Pretraining Efficiency: Token dropping led to a 25\% reduction in pretraining costs while maintaining or slightly improving performance across a range of downstream tasks including GLUE and SQuAD benchmarks.
Importance Estimation Validation: The dynamic approach of estimating token importance using cumulative MLM loss outperformed static methods, such as frequency-based dropping. Interestingly, adding randomization in token importance did not yield improvements, underlining the efficacy of the MLM loss-based importance estimation.
Layer-Specific Dropping Insights: The strategy of dropping tokens exclusively in intermediate layers was validated, with an arrangement of retaining full token processing in the initial and the last layer proving to be optimal.

Implications and Future Work

The proposed token dropping strategy opens up new avenues for efficiently pretraining LLMs. By demonstrating that selective focus on 'important' tokens during certain phases of pretraining can yield significant computational savings without sacrificing model performance, the approach challenges conventional all-token processing methods.
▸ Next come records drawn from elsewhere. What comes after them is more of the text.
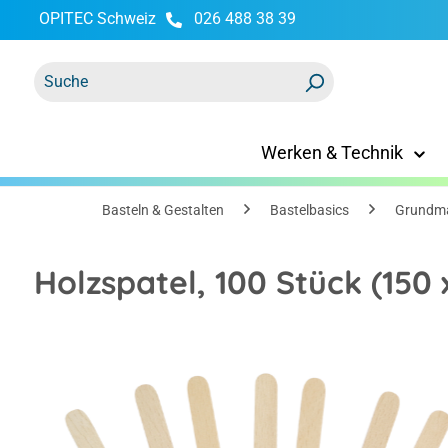
OPITEC Schweiz
026 488 38 39
springen
Zur Hauptnavigation springen
Werken & Technik
Basteln & Gestalten
Bastelbasics
Grundma
Holzspatel, 100 Stück (150
Bildergalerie überspringen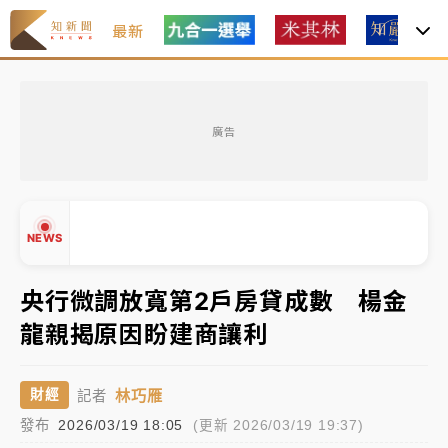
最新
女律師陳昱瑄詐慈濟10億！黃金158kg遭查扣畫面曝光
廣告
暑假過三周才推「E宿新北打卡趣」！抽獎程序複雜 觀
旅局回應了
中信慈善基金會想增加董事人數！辜仲諒向法院聲請遭
NEWS
駁 理由曝光
故宮《龍藏經》特展第2檔！今線上預約開賣一度塞車
央行微調放寬第2戶房貸成數 楊金
周六起展出延長至晚上7時
龍親揭原因盼建商讓利
台東農業處長涉圖利渡假村！東檢抗告成功 今重開羈
▲
押庭
▼
林巧雁
財經
記者
父親節泡湯了！中颱白海豚雨彈轟3天 「紅到發紫」降
發布
2026/03/19 18:05
(更新 2026/03/19 19:37)
雨熱區曝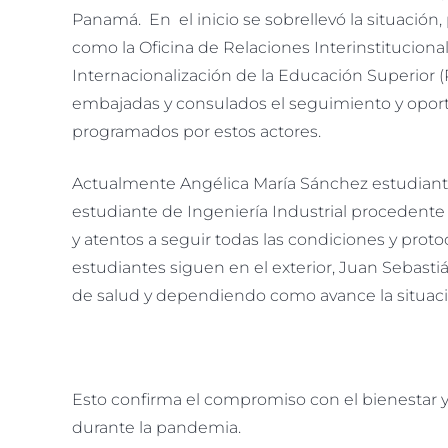
Panamá. En el inicio se sobrellevó la situación, 
como la Oficina de Relaciones Interinstitucion
Internacionalización de la Educación Superior (
embajadas y consulados el seguimiento y oportu
programados por estos actores.
Actualmente Angélica María Sánchez estudiante
estudiante de Ingeniería Industrial procedent
y atentos a seguir todas las condiciones y prot
estudiantes siguen en el exterior, Juan Sebas
de salud y dependiendo como avance la situación
Esto confirma el compromiso con el bienestar y 
durante la pandemia.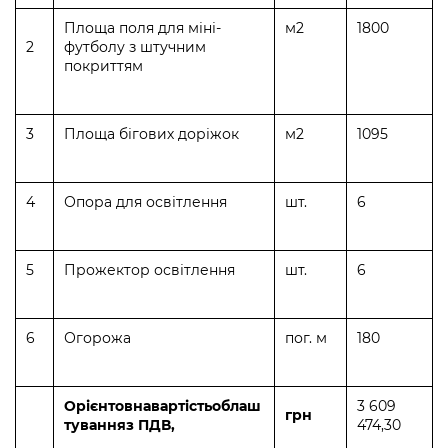
Площа поля для міні-
м2
1800
2
футболу з штучним
покриттям
3
Площа бігових доріжок
м2
1095
4
Опора для освітлення
шт.
6
5
Прожектор освітлення
шт.
6
6
Огорожа
пог. м
180
Орієнтовна
вартість
облаш
3 609
грн
тування
з ПДВ,
474,30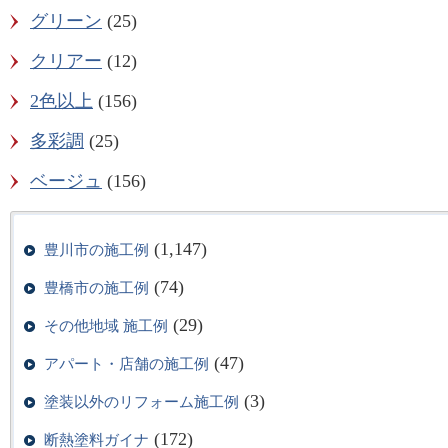
グリーン
(25)
クリアー
(12)
2色以上
(156)
多彩調
(25)
ベージュ
(156)
(1,147)
豊川市の施工例
(74)
豊橋市の施工例
(29)
その他地域 施工例
(47)
アパート・店舗の施工例
(3)
塗装以外のリフォーム施工例
(172)
断熱塗料ガイナ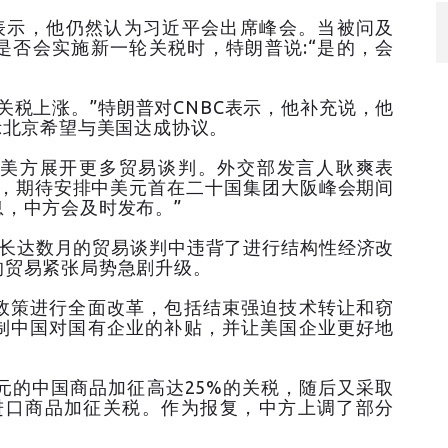
普表示，他仍然认为习近平会出席峰会。当被问及
是否会实施新一轮关税时，特朗普说:“是的，会
关税上涨。”特朗普对CNBC表示，他补充说，他
示北京希望与美国达成协议。
美方展开更多贸易谈判。外交部发言人耿爽表
示，期待安排中美元首在二十国集团大阪峰会期间
，中方会及时发布。”
在长达数月的贸易谈判中违背了进行结构性经济改
的贸易紧张局势急剧升级。
政策进行全面改革，包括结束强迫技术转让和窃
制中国对国有企业的补贴，并让美国企业更好地
亿美元的中国商品加征高达25%的关税，随后又采取
国进口商品加征关税。作为报复，中方上调了部分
Future explorations might focus on extending this token dropping paradigm to other transformer architectures, including those designed for longer contexts such as the Longformer. Given the methodology's initial validation on English language tasks, assessing its applicability and efficiency across diverse languages presents an intriguing area for further research.

Conclusion

"Token Dropping for Efficient BERT Pretraining" introduces a pragmatic and effective strategy for reducing the computational overhead of BERT pretraining. By judiciously focusing computational resources on tokens identified as 'important', the approach achieves a compelling balance between efficiency and performance. This method not only marks a significant step forward in pretraining efficiency but also lays the groundwork for future advancements in building more sustainable and cost-effective natural language processing models.